Former Workers File Lawsuit Against Scoop NYC

Jacquie Simone Jul 9, 2009

Silent mannequins wore designer jeans and expensive dresses inside the display windows of Scoop NYC’s SoHo location, but the chanting crowd outside the store on July 8 mostly wore t-shirts with workers union and activist logos.

Hours after 15 former workers filed a lawsuit against Scoop NYC, dozens of people gathered outside the high-end fashion boutique’s store at 475 Broadway to protest the chain’s unfair labor practices and discrimination against immigrant employees.

“Even though the owners of Scoop NYC like to think of themselves as trendsetters in the fashion world, their labor practices aren’t only a throwback to the time of the sweatshops, but the era of the plantation,” said Stuart Applebaum, president of the Retail, Wholesale and Department Store Union (RWDSU).

The protest, organized by Retail Action Project (RAP), focused on the complaints of former Scoop NYC stock and security workers regarding unsafe working conditions, unpaid overtime and discriminatory termination. According to former employees, the stockrooms at Scoop NYC were not insulated, which meant that workers were severely cold in the winters and hot in the summers. These basement stockrooms also had loose wires and sewage leaks. Workers were rarely given breaks during their frequent 12-hour days.

The stock and security workers regularly worked 50 to 60 hours a week but did not receive overtime pay for hours worked over 40. The legally mandated overtime rate is 1.5 times the hourly pay, but workers said they were never compensated for overtime work. During their employment, several of the stock and security workers were promoted to manager positions. However, the content of their work did not change significantly with these promotions. They complained the only difference was that, as managers and assistant managers, they were given a salary instead of the hourly wages they had initially been paid.

“They used me,” said former employee and Cameroonian immigrant Georges Epoh. “That was just a name, to say I was a manager.”

On July 8, attorneys at Cary Kane LLP filed a lawsuit against Scoop NYC on behalf of 15 terminated employees for unpaid wages and violations of the Fair Labor Standards Act (FLSA). The attorneys estimated that Scoop NYC owes the 15 workers over $300,000 in unpaid overtime wages and $200,000 in lost earnings since their terminations.

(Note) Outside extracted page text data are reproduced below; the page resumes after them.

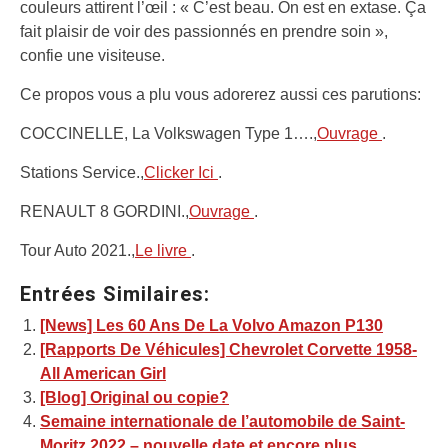
couleurs attirent l’œil : « C’est beau. On est en extase. Ça
fait plaisir de voir des passionnés en prendre soin »,
confie une visiteuse.
Ce propos vous a plu vous adorerez aussi ces parutions:
COCCINELLE, La Volkswagen Type 1….,
Ouvrage
.
Stations Service.,
Clicker Ici
.
RENAULT 8 GORDINI.,
Ouvrage
.
Tour Auto 2021.,
Le livre
.
Entrées Similaires:
[News] Les 60 Ans De La Volvo Amazon P130
[Rapports De Véhicules] Chevrolet Corvette 1958-
All American Girl
[Blog] Original ou copie?
Semaine internationale de l’automobile de Saint-
Moritz 2022 – nouvelle date et encore plus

Demonstrators at the protest also accused Scoop NYC of discriminating against immigrant workers by firing them without reason. Most of the fired workers are immigrants of African descent who had been employed by the upscale chain for years. According to RAP, Scoop NYC fired seven of these immigrant workers without warning in late 2008, claiming they were undocumented even though they had shown their labor documents upon being hired and presented them upon request.

“They did not care that I had my labor papers — they did not even look at them,” said Romauld Ilboudo, a former Scoop NYC employee from Burkina Faso. “Scoop had a list of names and they were going to fire us no matter what. The company lied to us and discriminated against us.”

Retail Action Project became involved when some of the fired workers asked RAP for assistance in finding new jobs. The former Scoop NYC workers told RAP of the conditions under which they had been working and their unexpected termination. RAP representatives have been working with the former employees and helped them find legal representation.

“These are guys from other countries who want to work just as hard as anyone else here,” said RAP coordinator Peter Montalbano. “They’re really good people, and their spirit inspires me to continue doing this.”

Scoop NYC did not respond to The Indypendent’s request for comment. The first Scoop store was opened in April 1996 in NYC under the “ultimate closet” concept, meaning that customers could buy luxury clothing and accessories in one location. The success of the initial store led to the opening of 10 more locations, five of which are in NYC. The plaintiffs in the lawsuit worked at locations in New York and New Jersey.

Protesters included representatives from several workers unions and community activist groups. Local politicians also addressed the crowd while volunteers scooped free ice cream for demonstrators. Speakers expressed solidarity with the former Scoop NYC employees and urged consumers to boycott the retail store.

“The Lower East Side has been a community for decades that has welcomed people of all nationalities, all immigrant populations, and we are proud of that history,” said Damaris Reyes, Executive Director of Good Old Lower East Side (GOLES). “As such, we embrace these folks and we stand by them in this fight.”

Demonstrators were hopeful that the terminated workers would succeed in their lawsuit, but they also warned that the poor treatment of immigrants is not unique to Scoop NYC.

“What has happened to the Scoop NYC workers is not an issue about retail workers, it’s not an issue about plain old labor hour violations,” RAP coordinator Carrie Gleason said. “What happened to the Scoop NYC workers happened because they were born in another country, because they were immigrants. This is an issue that affects every resident throughout the city.”